While acquainting myself with a new elderly patient, I asked, 'How long have you been bedridden?' After a look of complete confusion she answered, 'Why, not for about twenty years -- when my husband was alive.'
And of course, the best is saved for last....
A nurse caring for a woman from Kentucky asked, 'So how's your breakfast this morning?'
'It's very good, except for the Kentucky Jelly. I can't seem to get used to the taste,' the patient replied. The nurse asked to see the jelly and the woman produced a foil packet labeled 'KY Jelly.'
A man walks into a psychiatrist's office wearing only underwear made of Saran Wrap.
The psychiatrist says, "Well, I can clearly see you're nuts."

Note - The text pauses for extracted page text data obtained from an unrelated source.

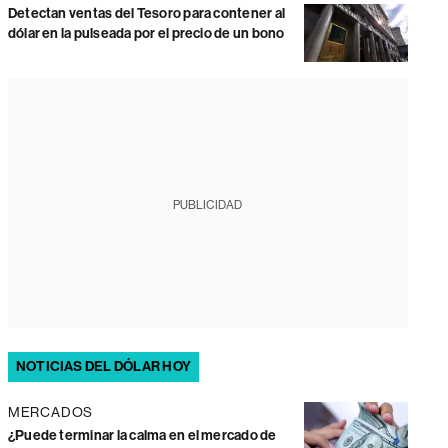
Detectan ventas del Tesoro para contener al
dólar en la pulseada por el precio de un bono
PUBLICIDAD
NOTICIAS DEL DÓLAR HOY
MERCADOS
¿Puede terminar la calma en el mercado de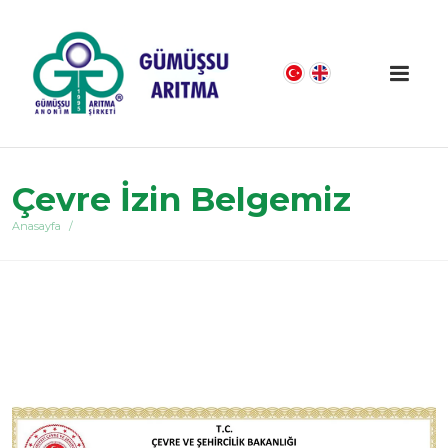
Çevre İzin Belgemiz
Anasayfa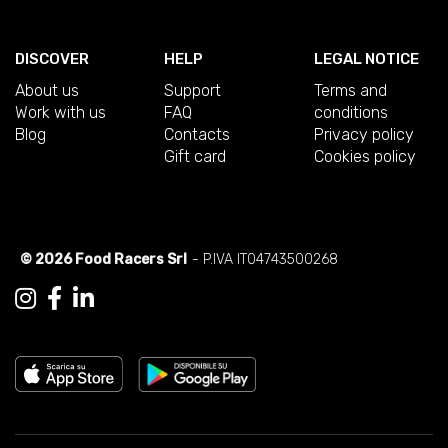
DISCOVER
HELP
LEGAL NOTICE
About us
Support
Terms and
Work with us
FAQ
conditions
Blog
Contacts
Privacy policy
Gift card
Cookies policy
© 2026 Food Racers Srl
- P.IVA IT04743500268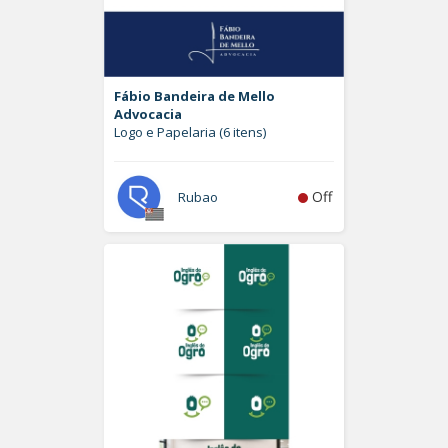
Fábio Bandeira de Mello
Advocacia
Logo e Papelaria (6 itens)
Off
Rubao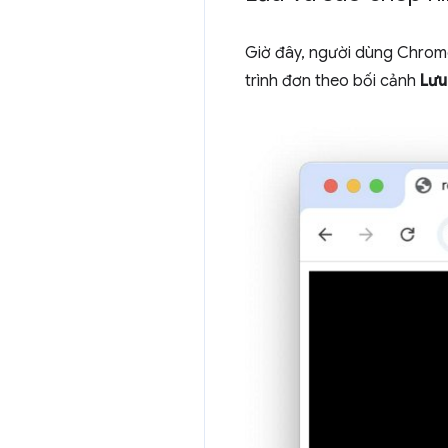
Giờ đây, người dùng Chrom
trình đơn theo bối cảnh
Lưu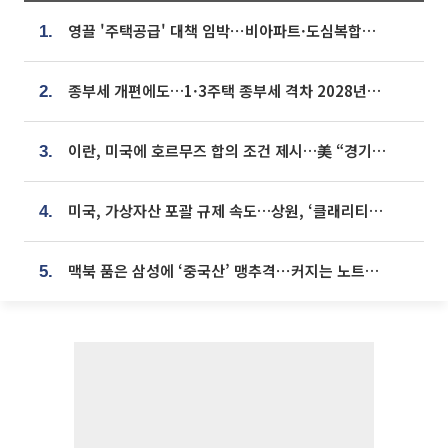
영끌 '주택공급' 대책 임박⋯비아파트·도심복합까지 총동원
1.
종부세 개편에도…1·3주택 종부세 격차 2028년부터 확대
2.
이란, 미국에 호르무즈 합의 조건 제시…美 “경기 아직 안 끝나” [종합]
3.
미국, 가상자산 포괄 규제 속도…상원, ‘클래리티법’ 9월 절차투표 추진
4.
맥북 품은 삼성에 ‘중국산’ 맹추격⋯커지는 노트북 OLED 시장
5.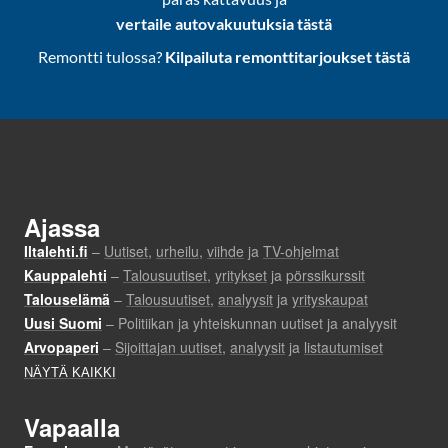
vertaile autovakuutuksia tästä
Remontti tulossa?
Kilpailuta remonttitarjoukset tästä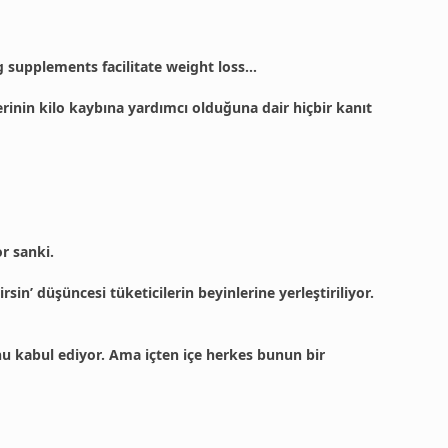
 supplements facilitate weight loss…
rinin kilo kaybına yardımcı olduğuna dair hiçbir kanıt
or sanki.
in’ düşüncesi tüketicilerin beyinlerine yerleştiriliyor.
bunu kabul ediyor. Ama içten içe herkes bunun bir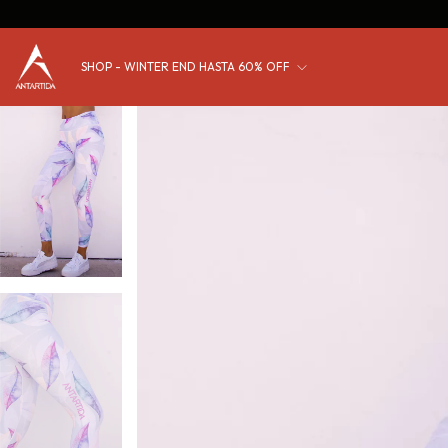
SHOP - WINTER END HASTA 60% OFF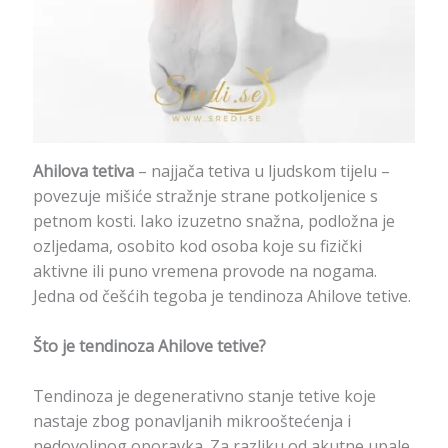
Ahilova tetiva
– najjača tetiva u ljudskom tijelu –
povezuje mišiće stražnje strane potkoljenice s
petnom kosti. Iako izuzetno snažna, podložna je
ozljedama, osobito kod osoba koje su fizički
aktivne ili puno vremena provode na nogama.
Jedna od češćih tegoba je tendinoza Ahilove tetive.
Što je tendinoza Ahilove tetive?
Tendinoza je degenerativno stanje tetive koje
nastaje zbog ponavljanih mikrooštećenja i
nedovoljnog oporavka. Za razliku od akutne upale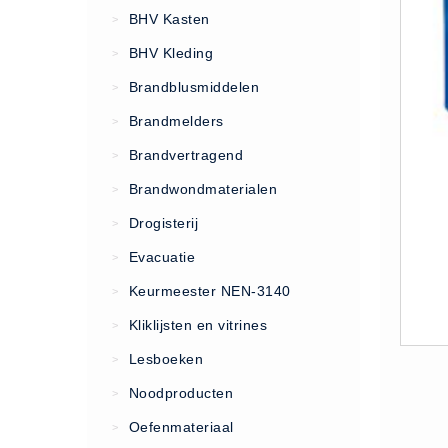
VCA Trajecten
BHV Kasten
>
ISO 9001 Begeleiding
BHV Kleding
>
Evenementenveiligheid
Brandblusmiddelen
>
Inspectiecentrale
Brandmelders
>
Ons Team
Brandvertragend
Nieuws
>
Contact
Brandwondmaterialen
>
Betalingsmogelijkheden
Drogisterij
>
Klachten
Evacuatie
>
Privacy
Keurmeester NEN-3140
>
Verzending
Kliklijsten en vitrines
>
Retourneren
Lesboeken
>
Algemene Voorwaarden
Noodproducten
>
Vacatures
Oefenmateriaal
>
Winkel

It seems this guy had been experimenting with an unusual method of seeking autoerotic gratification; namely, inserting a live fish into his anus. What he hadn't counted on was the fish's scales acting, in effect, like one of those sets of driveway spikes that allow you to drive over them one way but puncture your tires if you try to go the other way. In his pain and panic, he dialed 9-1-1. The EMT arrived, surveyed the situation, and said, "Son, you gotta learn to chew your food better."
Five surgeons were taking a coffee break and were discussing their work.
The first said, 'I think accountants are the easiest to operate on. You open them up and everything inside is numbered.'
The second said, 'I think librarians are the easiest to operate on. You open them up and everything inside is in alphabetical order.'
The third said, 'I like to operate on electricians. You open them up and everything inside is color-coded.'
The fourth one said, 'I like to operate on lawyers. They're heartless, spineless, gutless, and their heads and their asses are interchangeable.'
Fifth surgeon said, 'I like Engineers...they always understand when you have a few parts left over at the end...'
The Millers were shown into the dentist's office, where Mr. Miller made it clear he was in a big hurry. "No expensive extras, Doctor," he ordered. "No gas or needles or any of that fancy stuff. Just pull the tooth and get it over with."
"I wish more of my patients were as stoic as you," said the dentist admiringly. "Now, which tooth is it?"
Mr. Miller turned to his wife. "Show him your tooth, Honey."